Diagnostic indicators of non-cardiovascular chest pain: a systematic review and meta-analysis
Horten Center for Patient Oriented Research and Knowledge Transfer, Department of Internal Medicine, University of Zurich, Pestalozzistrasse 24, CH-8032, Zurich, Switzerland
BMC Medicine 2013, 11:239 doi:10.1186/1741-7015-11-239Published: 8 November 2013
Non-cardiovascular chest pain (NCCP) has a high healthcare cost, but insufficient guidelines exist for its diagnostic investigation. The objective of the present work was to identify important diagnostic indicators and their accuracy for specific and non-specific conditions underlying NCCP.
A systematic review and meta-analysis were performed. In May 2012, six databases were searched. Hand and bibliography searches were also conducted. Studies evaluating a diagnostic test against a reference test in patients with NCCP were included. Exclusion criteria were having <30 patients per group, and evaluating diagnostic tests for acute cardiovascular disease. Diagnostic accuracy is given in likelihood ratios (LR): very good (LR+ >10, LR- <0.1); good (LR + 5 to 10, LR- 0.1 to 0.2); fair (LR + 2 to 5, LR- 0.2 to 0.5); or poor (LR + 1 to 2, LR- 0.5 to 1). Joined meta-analysis of the diagnostic test sensitivity and specificity was performed by applying a hierarchical Bayesian model.
Out of 6,316 records, 260 were reviewed in full text, and 28 were included: 20 investigating gastroesophageal reflux disorders (GERD), 3 musculoskeletal chest pain, and 5 psychiatric conditions. Study quality was good in 15 studies and moderate in 13. GERD diagnosis was more likely with typical GERD symptoms (LR + 2.70 and 2.75, LR- 0.42 and 0.78) than atypical GERD symptoms (LR + 0.49, LR- 2.71). GERD was also more likely with a positive response to a proton pump inhibitor (PPI) test (LR + 5.48, 7.13, and 8.56; LR- 0.24, 0.25, and 0.28); the posterior mean sensitivity and specificity of six studies were 0.89 (95% credible interval, 0.28 to 1) and 0.88 (95% credible interval, 0.26 to 1), respectively. Panic and anxiety screening scores can identify individuals requiring further testing for anxiety or panic disorders. Clinical findings in musculoskeletal pain either had a fair to moderate LR + and a poor LR- or vice versa.

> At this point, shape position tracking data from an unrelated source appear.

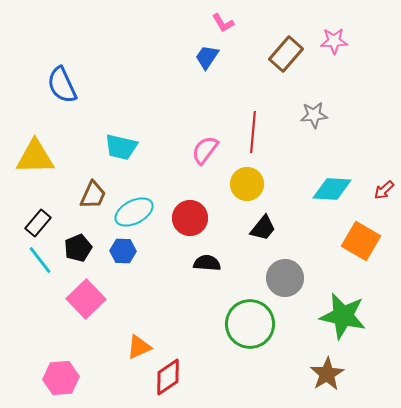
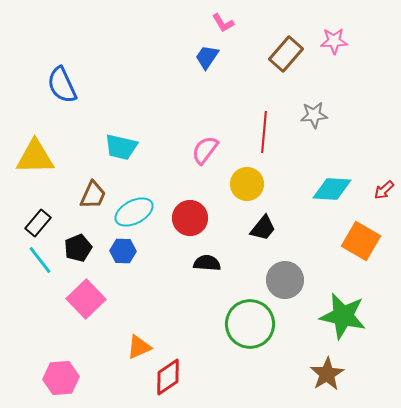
red line: moved 11 px right
gray circle: moved 2 px down
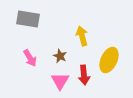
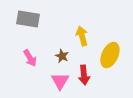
brown star: moved 2 px right
yellow ellipse: moved 1 px right, 5 px up
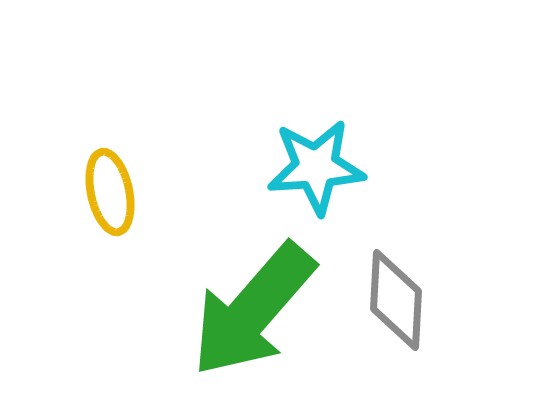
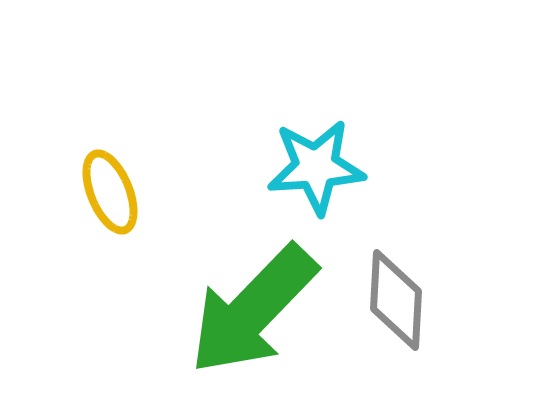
yellow ellipse: rotated 10 degrees counterclockwise
green arrow: rotated 3 degrees clockwise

In patients with NCCP, thorough clinical evaluation of the patient’s history, symptoms, and clinical findings can indicate the most appropriate diagnostic tests. Treatment response to high-dose PPI treatment provides important information regarding GERD, and should be considered early. Panic and anxiety disorders are often undiagnosed and should be considered in the differential diagnosis of chest pain.